Based on the analysis and discussion above, conclusions can be drawn as follows.

• After the measurement of heavy metal contents in dust in 20 leisure squares in Yanta District of Xi’an, it is found that the average contents of five heavy metals are 92.31 times, 1.48 times, 4.00 times, 4.64 times, and 6.33 times significantly higher than the soil background values in Shaanxi Province. The exceeding standard rates of Cd, Ni, Cu, Pb, and Cr are 100%, 95%, 95%, 70%, and 95%, respectively. Therefore, Cd, Ni, Cu, Pb, and Cr are obviously enriched in urban surface dust in Shaanxi Province, due to the influence of human activities.
• The model of human exposure risk, proposed by U.S.EPA, is employed to assess the health risk. It is found that the average exposure doses and non-carcinogenic risks of the Cd, Pb, Cu, Ni, and Cr are significantly higher than that for adults, and almost all of the average exposure doses and non-carcinogenic risk values of the five heavy metals are one magnitude higher than those for adults. Whether this is for children or adults, the exposure dose of five heavy metals are sorted as Cr > Pb > Cu > Ni > Cd.
• According to present situation, for children, the total non-carcinogenic risk values of five heavy metals have exceeded the safety limit in 11 of the 20 leisure squares in Yanta District of Xi’an. This means that the leisure squares have been polluted, and are no longer suitable for physical and recreational activities. The remaining nine leisure squares do not exceed 1, that is, the total non-carcinogenic risk is within the limit of safety. Thereinto, the leisure squares with the lowest non-carcinogenic risk are D2 (Fitness Plaza), D3 (Zhenguan Square), and D4 (Sunken Plaza).
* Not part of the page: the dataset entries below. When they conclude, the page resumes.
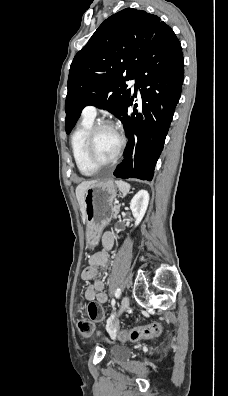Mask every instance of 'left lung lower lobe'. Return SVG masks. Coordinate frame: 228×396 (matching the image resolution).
Instances as JSON below:
<instances>
[{"label":"left lung lower lobe","mask_w":228,"mask_h":396,"mask_svg":"<svg viewBox=\"0 0 228 396\" xmlns=\"http://www.w3.org/2000/svg\"><path fill=\"white\" fill-rule=\"evenodd\" d=\"M183 55L180 42L171 28L159 34L148 47L135 77L134 96L130 97L121 115L128 137L124 159L114 171L118 178L151 181L156 162L172 121L183 84ZM140 87L142 104H134Z\"/></svg>","instance_id":"0a47b994"}]
</instances>
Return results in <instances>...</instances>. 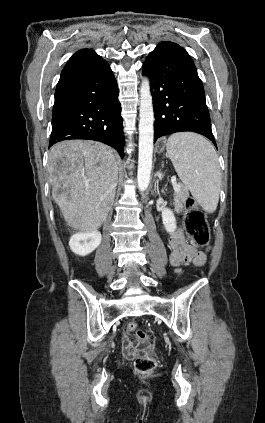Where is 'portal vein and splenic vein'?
Instances as JSON below:
<instances>
[{"label":"portal vein and splenic vein","mask_w":265,"mask_h":423,"mask_svg":"<svg viewBox=\"0 0 265 423\" xmlns=\"http://www.w3.org/2000/svg\"><path fill=\"white\" fill-rule=\"evenodd\" d=\"M175 190H176V191H179V187H176V188H175Z\"/></svg>","instance_id":"portal-vein-and-splenic-vein-1"}]
</instances>
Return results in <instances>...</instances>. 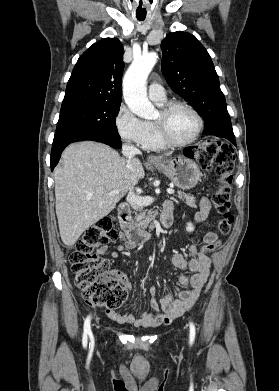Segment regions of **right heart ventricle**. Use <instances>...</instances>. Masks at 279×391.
<instances>
[{"mask_svg": "<svg viewBox=\"0 0 279 391\" xmlns=\"http://www.w3.org/2000/svg\"><path fill=\"white\" fill-rule=\"evenodd\" d=\"M156 103L158 106H163L165 104V101L156 102ZM145 125H146L147 135L142 144L143 148L148 150H154V151L164 150L167 146H165L161 142L154 123L148 121L145 122Z\"/></svg>", "mask_w": 279, "mask_h": 391, "instance_id": "obj_1", "label": "right heart ventricle"}]
</instances>
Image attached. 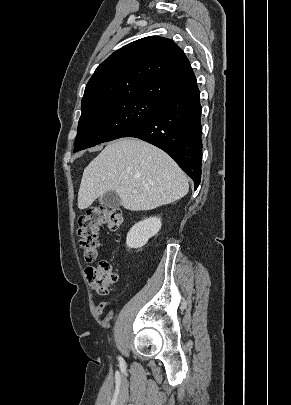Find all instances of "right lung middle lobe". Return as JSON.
I'll return each mask as SVG.
<instances>
[{
    "label": "right lung middle lobe",
    "instance_id": "obj_1",
    "mask_svg": "<svg viewBox=\"0 0 291 405\" xmlns=\"http://www.w3.org/2000/svg\"><path fill=\"white\" fill-rule=\"evenodd\" d=\"M161 104L152 99L125 98L81 109L74 152L124 137L146 122Z\"/></svg>",
    "mask_w": 291,
    "mask_h": 405
}]
</instances>
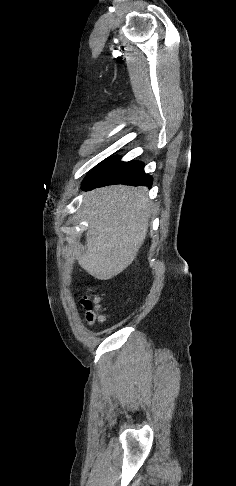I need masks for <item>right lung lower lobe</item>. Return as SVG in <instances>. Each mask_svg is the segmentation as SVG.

The average non-carcinogenic risk values of Cr and Pb are largest, of which Pb causes the largest threat to health in Yanta District, Xi’an.
• The heavy metals in leisure squares in Yanta District of Xi’an are sorted as Cr > Cd > Ni by the possibility of carcinogenic risk in respiratory pathways, but the exposure doses of carcinogenic risk of the three heavy metals are very low and there is no carcinogenic health risk.
• In general, the Cr content in dust in domestic cities is higher than that of foreign cities, which is mainly due to the high background concentration of soil. However, owing to the large car ownership in developed western countries, the Pb content in road dust emitted from car exhausts is much higher than that of domestic cities.